1. Enable WPA (recommended) or WEP encryption on your router
   To oversimplify, enabling encryption “password-protects” your wireless network. It’s like your router and your computer doing a secret handshake before each transmission. Yes, WEP and WPA can be hacked by moderately knowledgeable geeks. WEP can be hacked in minutes, but to do so is beyond casual Joe who just wants free internet. WPA is well… much stronger… so use WPA. If your router is so old it doesn’t offer WPA encryption, either use WEP (better than nothing) or buy a new router.
   Whichever one you use, always use a strong password (random is better) or the encryption becomes more or less useless.
   To enable encryption on your router, refer to the manual :oP. You may need to configure the wireless profile on the computers connecting to the router, but in most cases you’ll simply be prompted for the “password” (or key) upon connecting to the network.
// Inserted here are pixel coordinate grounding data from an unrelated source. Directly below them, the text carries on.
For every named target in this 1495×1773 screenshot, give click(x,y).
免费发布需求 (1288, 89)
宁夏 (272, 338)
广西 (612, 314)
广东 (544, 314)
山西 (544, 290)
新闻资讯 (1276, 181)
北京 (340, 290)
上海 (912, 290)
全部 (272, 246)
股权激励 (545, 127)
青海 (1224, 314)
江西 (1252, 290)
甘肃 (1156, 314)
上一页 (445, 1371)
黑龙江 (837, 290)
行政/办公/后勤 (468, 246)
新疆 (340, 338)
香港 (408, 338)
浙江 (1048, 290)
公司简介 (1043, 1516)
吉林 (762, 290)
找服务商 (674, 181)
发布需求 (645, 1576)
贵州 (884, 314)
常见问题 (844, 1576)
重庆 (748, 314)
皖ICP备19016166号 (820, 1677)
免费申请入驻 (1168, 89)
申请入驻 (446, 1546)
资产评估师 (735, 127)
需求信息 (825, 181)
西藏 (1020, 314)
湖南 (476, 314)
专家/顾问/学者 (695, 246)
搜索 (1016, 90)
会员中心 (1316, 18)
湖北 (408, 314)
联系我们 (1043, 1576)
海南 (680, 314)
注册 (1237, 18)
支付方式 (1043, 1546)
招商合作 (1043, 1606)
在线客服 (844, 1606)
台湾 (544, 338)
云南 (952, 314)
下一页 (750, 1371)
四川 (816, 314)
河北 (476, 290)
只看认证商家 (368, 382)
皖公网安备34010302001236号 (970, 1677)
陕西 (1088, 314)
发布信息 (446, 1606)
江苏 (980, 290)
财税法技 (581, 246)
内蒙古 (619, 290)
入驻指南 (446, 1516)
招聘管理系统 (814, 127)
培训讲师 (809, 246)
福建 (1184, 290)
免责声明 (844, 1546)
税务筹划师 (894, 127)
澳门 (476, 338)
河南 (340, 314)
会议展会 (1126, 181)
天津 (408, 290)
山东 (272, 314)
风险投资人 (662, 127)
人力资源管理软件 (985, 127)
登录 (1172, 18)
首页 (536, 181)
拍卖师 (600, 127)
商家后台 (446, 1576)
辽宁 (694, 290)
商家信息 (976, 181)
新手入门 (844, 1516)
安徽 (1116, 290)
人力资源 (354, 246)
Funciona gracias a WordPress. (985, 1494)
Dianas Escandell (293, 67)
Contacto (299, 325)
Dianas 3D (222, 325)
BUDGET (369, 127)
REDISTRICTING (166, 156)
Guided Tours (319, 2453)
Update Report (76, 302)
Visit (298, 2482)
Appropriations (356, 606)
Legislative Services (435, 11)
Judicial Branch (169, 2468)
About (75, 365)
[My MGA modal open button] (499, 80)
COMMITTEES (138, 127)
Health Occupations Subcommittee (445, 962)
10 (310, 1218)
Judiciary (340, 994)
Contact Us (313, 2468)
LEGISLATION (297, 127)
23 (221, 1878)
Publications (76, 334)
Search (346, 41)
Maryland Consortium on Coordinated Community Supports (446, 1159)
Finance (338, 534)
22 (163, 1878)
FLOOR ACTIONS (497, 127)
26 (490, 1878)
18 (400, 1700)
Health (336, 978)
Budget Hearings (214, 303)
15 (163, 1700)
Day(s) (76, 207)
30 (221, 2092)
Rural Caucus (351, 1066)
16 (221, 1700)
Oh ummm… I guess that’s just the key thing for a relatively secure network. There’s a few other things you can try to make your network more secure, but I don’t mention them because they’re mostly crap. They don’t hurt, though. It comes down to this:

• If Joe Shmoe wants to steal your internet, either of the aforementioned encryption methods is enough to keep him out.
• If Joe Shmoe is actually l337 h@x0r, he’ll quickly get through WEP and the other crappy “security measures” most articles suggest.
• It will be quite difficult or near impossible (not worth the effort) to get through WPA that has a strong key (“password”).

If all you do on the internet is read webcomics and blogs, you probably don’t have much to be concerned about, but if you manage any finances, consider using WPA encryption.